Вот что примерно означает невинный вопрос о документах, обращенный к гортанному человеку и возмущающий его до ужаса.

И на сей раз майор Вербин не сдержался: как всякий милиционер, он не любил приезжих южан. Реакция не заставила себя ждать.

– Какой гражданин? – закричал мужчина, размахивая руками. – Какой жительства, а? Я тебя спрашиваю!

Он принялся наступать на Владимира, с каждой секундой приходя во все большую ярость. Женщина проворно отступила за спину мужа, видимо поняв, что сейчас он будет бить этого местного ханурика, посмевшего задавать некорректные вопросы.

– Ты мент, да? – орал волосатый. – Ты что за вопрос мне задавал?

Из комнат, расположенных дальше по коридору, бежали дети. Их было четверо, как успел заметить майор, отступая к входной двери: двое малышей и двое мальчиков-подростков лет четырнадцати смуглых, полуголых, в глазах которых уже вполне ясно посверкивал волчий огонек.

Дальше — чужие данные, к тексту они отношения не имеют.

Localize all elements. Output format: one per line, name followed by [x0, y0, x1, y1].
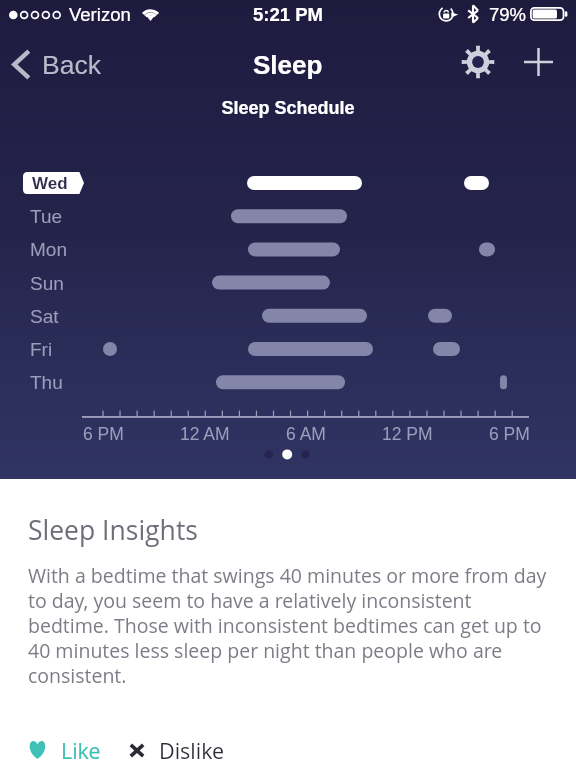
staticText: Tue	[30, 206, 63, 227]
staticText: Wed	[32, 174, 68, 193]
staticText: 6 PM	[489, 424, 530, 444]
staticText: Sleep Insights	[28, 512, 198, 548]
button[interactable]: Settings	[452, 36, 504, 88]
staticText: 5:21 PM	[0, 4, 576, 25]
button[interactable]: Like	[0, 729, 119, 771]
button[interactable]: Back	[0, 42, 115, 87]
staticText: Sleep Schedule	[0, 98, 576, 118]
staticText: 6 AM	[286, 424, 326, 444]
staticText: Sat	[30, 306, 59, 327]
staticText: Thu	[30, 372, 63, 393]
staticText: 12 AM	[180, 424, 230, 444]
staticText: Sun	[30, 273, 64, 294]
staticText: 79%	[489, 4, 527, 25]
staticText: Verizon	[69, 4, 131, 25]
staticText: Sleep	[253, 50, 323, 79]
staticText: 6 PM	[83, 424, 124, 444]
staticText: With a bedtime that swings 40 minutes or…	[28, 562, 554, 688]
staticText: Like	[61, 736, 101, 765]
button[interactable]: Add	[512, 36, 564, 88]
staticText: Back	[42, 50, 101, 80]
staticText: Mon	[30, 239, 67, 260]
staticText: Fri	[30, 339, 53, 360]
staticText: 12 PM	[382, 424, 433, 444]
button[interactable]: Dislike	[119, 729, 241, 771]
staticText: Dislike	[159, 736, 225, 765]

«Если они кинутся все вместе, что возможно, подумал Вербин, – мне несдобровать. С ними лучше не связываться».

На этот раз он захватил с собой пистолет, который висел сейчас под мышкой на ремне, но не станешь же стрелять в такой ситуации! Вдруг случайно заденешь одного из этих подростков-волчат. Потом затаскают по судам, они ведь несовершеннолетние, а суд не посмотрит на то, что в четырнадцать лет эти джигиты уже вполне могут убить человека…

Владимир толкнул спиной дверь, которая, к счастью, осталась незапертой, и выскочил на лестницу. «Хозяин жизни», купивший, по его понятиям, все в этой стране, решил не догонять несчастного «журналиста» – пусть бежит. Он только выглянул из квартиры и, перед тем как захлопнуть дверь, еще раз крикнул:

– Будешь соваться, мы с тобой разберемся! Найдем и достанем!

Майор остался один на лестнице, прислушиваясь к тому, как из-за захлопнувшейся двери доносится сразу начавшийся визгливый гвалт на чужом наречии. Видимо, довольный собой отец семейства объяснял своим волчатам, как надо разговаривать с жалкими местными людишками.

Вербин вдруг живо представил себе, как испугался бы оказавшийся на его месте настоящий журналист. Агрессия, брань, да еще угрозы «разобраться».

Интересно, кто это «мы»? Наверное, какая-нибудь из рыночных мафий, состоящая из таких вот нелегальных выходцев из «братских республик».

«Надо бы позвонить потом здешнему участковому, – подумал майор. – Рассказать ему… Хотя, скорее всего, он и сам знает, но либо боится связываться, либо давно уже куплен, берет деньги. А каково здешним детям ходить в школу вместе с этими волчатами?»